**Data shown:**
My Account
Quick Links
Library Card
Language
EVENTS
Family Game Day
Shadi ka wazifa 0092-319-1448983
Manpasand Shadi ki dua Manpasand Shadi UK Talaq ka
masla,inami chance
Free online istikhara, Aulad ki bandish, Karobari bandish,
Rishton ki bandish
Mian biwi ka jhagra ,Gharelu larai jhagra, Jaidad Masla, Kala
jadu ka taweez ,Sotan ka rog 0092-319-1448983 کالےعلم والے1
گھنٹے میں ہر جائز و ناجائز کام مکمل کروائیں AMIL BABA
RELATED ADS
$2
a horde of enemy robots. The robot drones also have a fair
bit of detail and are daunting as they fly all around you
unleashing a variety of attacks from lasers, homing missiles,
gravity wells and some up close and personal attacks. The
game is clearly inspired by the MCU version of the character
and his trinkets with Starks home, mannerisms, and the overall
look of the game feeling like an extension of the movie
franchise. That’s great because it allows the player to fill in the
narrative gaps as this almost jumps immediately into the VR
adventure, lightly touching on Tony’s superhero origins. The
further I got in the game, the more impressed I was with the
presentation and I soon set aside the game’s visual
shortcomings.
==
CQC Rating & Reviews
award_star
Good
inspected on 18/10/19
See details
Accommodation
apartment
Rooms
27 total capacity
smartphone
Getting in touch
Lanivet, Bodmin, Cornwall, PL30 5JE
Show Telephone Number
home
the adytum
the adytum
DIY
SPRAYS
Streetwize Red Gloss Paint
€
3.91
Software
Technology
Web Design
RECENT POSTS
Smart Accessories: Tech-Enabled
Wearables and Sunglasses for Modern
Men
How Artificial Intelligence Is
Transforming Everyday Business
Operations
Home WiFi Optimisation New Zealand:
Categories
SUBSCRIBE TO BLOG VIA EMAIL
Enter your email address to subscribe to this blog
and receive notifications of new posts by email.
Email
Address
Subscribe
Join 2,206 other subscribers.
...
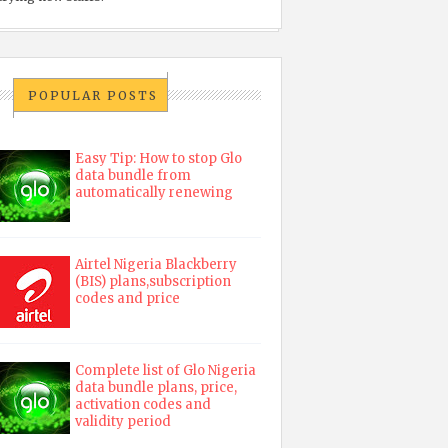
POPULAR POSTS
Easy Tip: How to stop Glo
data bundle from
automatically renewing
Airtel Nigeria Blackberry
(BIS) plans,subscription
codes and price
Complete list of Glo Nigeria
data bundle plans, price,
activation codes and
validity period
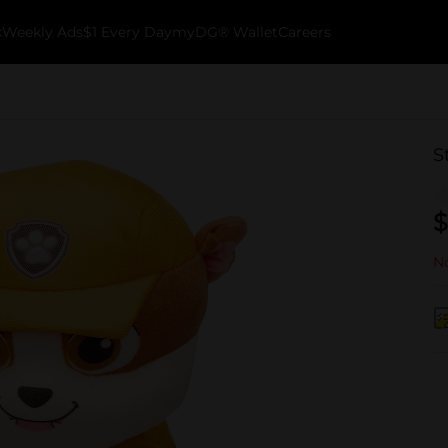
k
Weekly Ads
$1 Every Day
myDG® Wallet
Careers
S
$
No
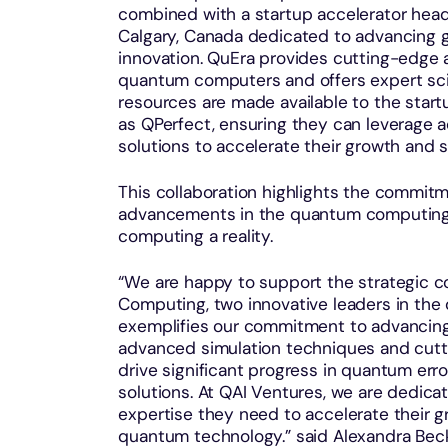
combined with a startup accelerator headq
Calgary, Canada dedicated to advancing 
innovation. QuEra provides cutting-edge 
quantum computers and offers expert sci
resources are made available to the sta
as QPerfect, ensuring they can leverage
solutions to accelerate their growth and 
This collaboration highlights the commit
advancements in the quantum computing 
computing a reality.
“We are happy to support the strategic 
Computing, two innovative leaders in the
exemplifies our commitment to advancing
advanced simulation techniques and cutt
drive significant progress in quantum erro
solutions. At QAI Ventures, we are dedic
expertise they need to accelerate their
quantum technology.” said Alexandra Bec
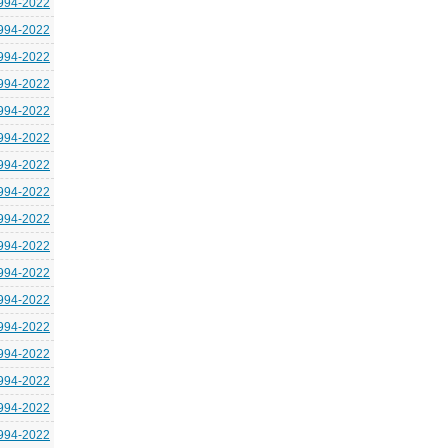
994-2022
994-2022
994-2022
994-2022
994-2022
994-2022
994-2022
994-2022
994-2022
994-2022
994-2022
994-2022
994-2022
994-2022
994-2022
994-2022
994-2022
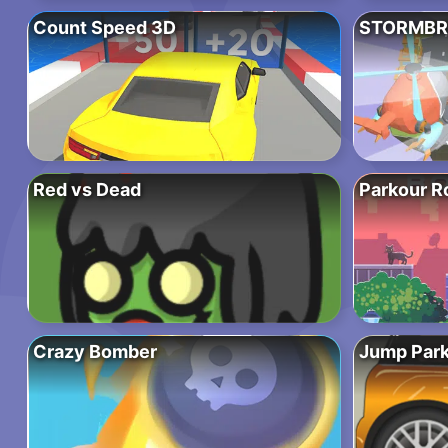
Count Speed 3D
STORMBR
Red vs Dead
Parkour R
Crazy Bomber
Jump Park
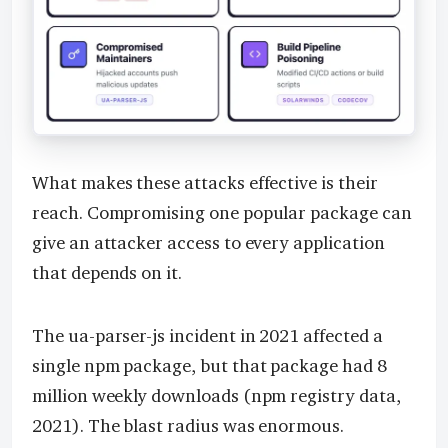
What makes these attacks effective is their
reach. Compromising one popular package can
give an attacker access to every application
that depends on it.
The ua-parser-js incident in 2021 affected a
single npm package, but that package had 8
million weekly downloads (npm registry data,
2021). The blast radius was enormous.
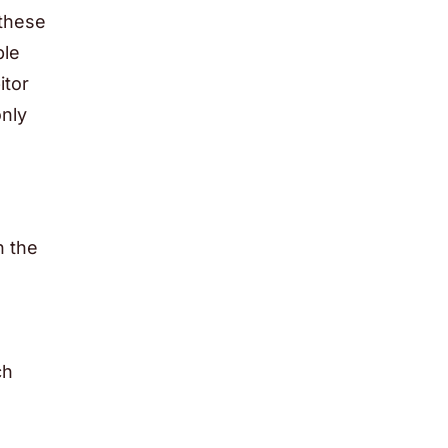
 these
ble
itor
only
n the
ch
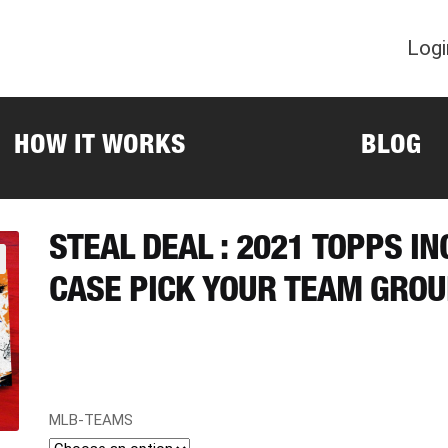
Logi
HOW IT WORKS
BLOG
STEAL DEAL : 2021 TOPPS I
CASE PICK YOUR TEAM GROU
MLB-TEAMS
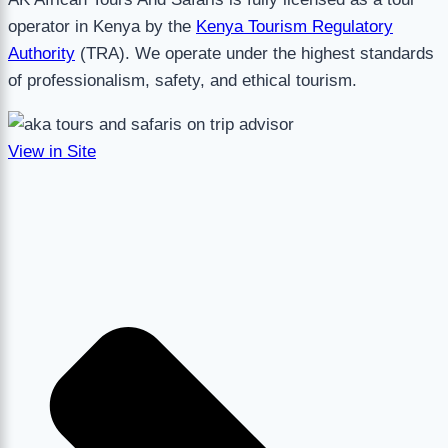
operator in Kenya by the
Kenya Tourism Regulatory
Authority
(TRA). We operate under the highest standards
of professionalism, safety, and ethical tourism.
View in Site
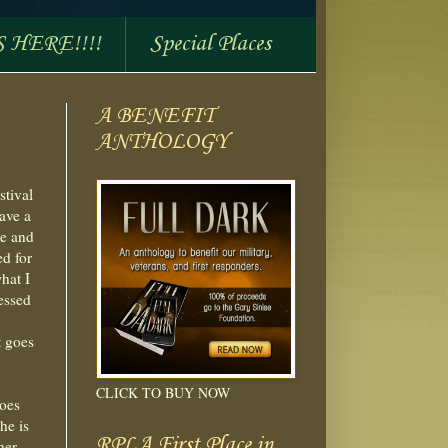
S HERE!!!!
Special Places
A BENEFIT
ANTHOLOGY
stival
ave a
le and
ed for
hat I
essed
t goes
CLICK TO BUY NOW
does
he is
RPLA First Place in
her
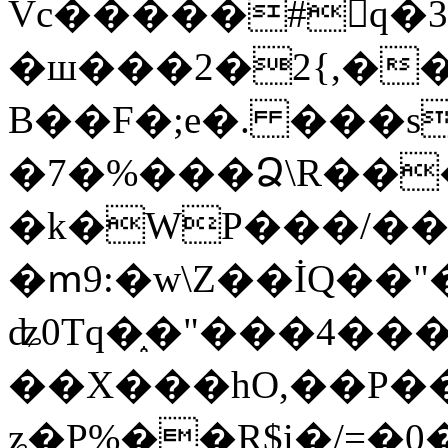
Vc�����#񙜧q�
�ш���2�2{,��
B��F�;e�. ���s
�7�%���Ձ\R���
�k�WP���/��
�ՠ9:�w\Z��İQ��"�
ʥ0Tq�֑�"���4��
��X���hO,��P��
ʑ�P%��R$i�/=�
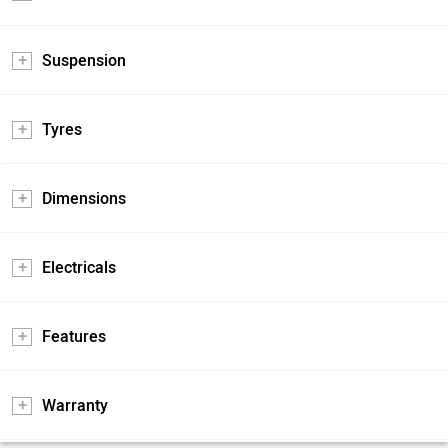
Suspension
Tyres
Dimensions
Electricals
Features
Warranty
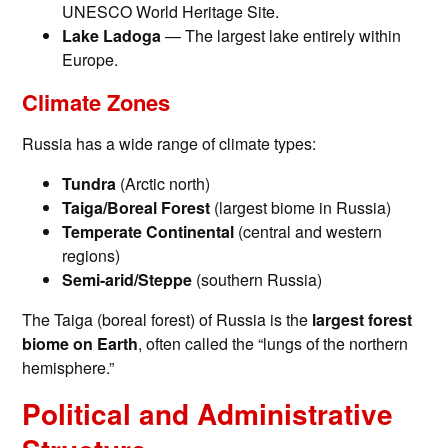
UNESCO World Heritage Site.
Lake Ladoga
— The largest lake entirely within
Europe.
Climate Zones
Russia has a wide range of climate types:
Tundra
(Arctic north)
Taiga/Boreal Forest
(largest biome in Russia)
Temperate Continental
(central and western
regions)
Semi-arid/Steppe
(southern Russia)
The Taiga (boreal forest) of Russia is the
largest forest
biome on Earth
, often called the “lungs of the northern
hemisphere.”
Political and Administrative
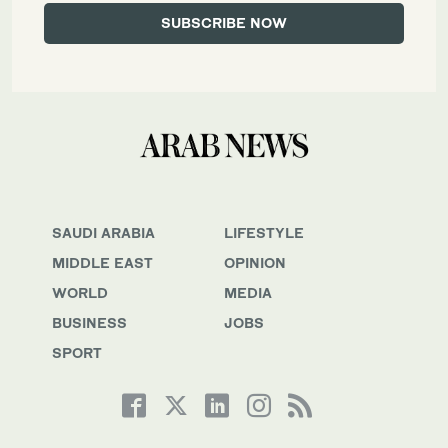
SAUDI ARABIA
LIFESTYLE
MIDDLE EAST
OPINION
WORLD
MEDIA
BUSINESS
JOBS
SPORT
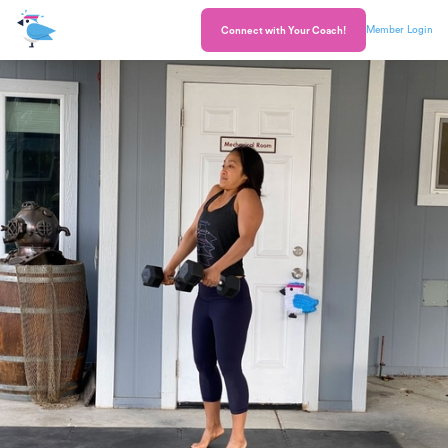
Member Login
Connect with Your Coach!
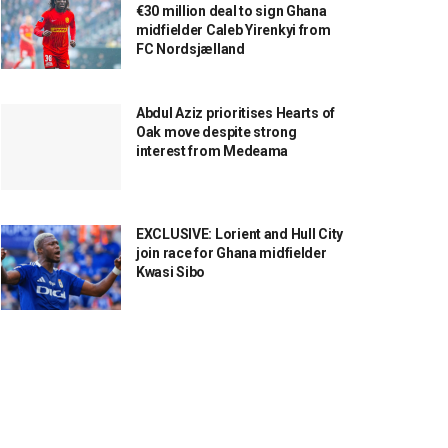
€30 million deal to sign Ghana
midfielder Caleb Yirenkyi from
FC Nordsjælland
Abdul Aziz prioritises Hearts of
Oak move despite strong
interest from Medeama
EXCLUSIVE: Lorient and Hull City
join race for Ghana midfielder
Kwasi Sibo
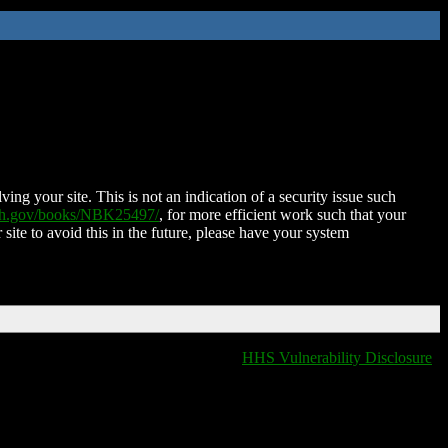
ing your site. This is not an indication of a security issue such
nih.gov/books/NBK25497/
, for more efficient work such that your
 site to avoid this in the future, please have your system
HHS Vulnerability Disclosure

**What you need to do:** From the records above, copy every line that includes the word "million".

**Response to the exercise:**
million weekly downloads (npm registry data,
€30 million deal to sign Ghana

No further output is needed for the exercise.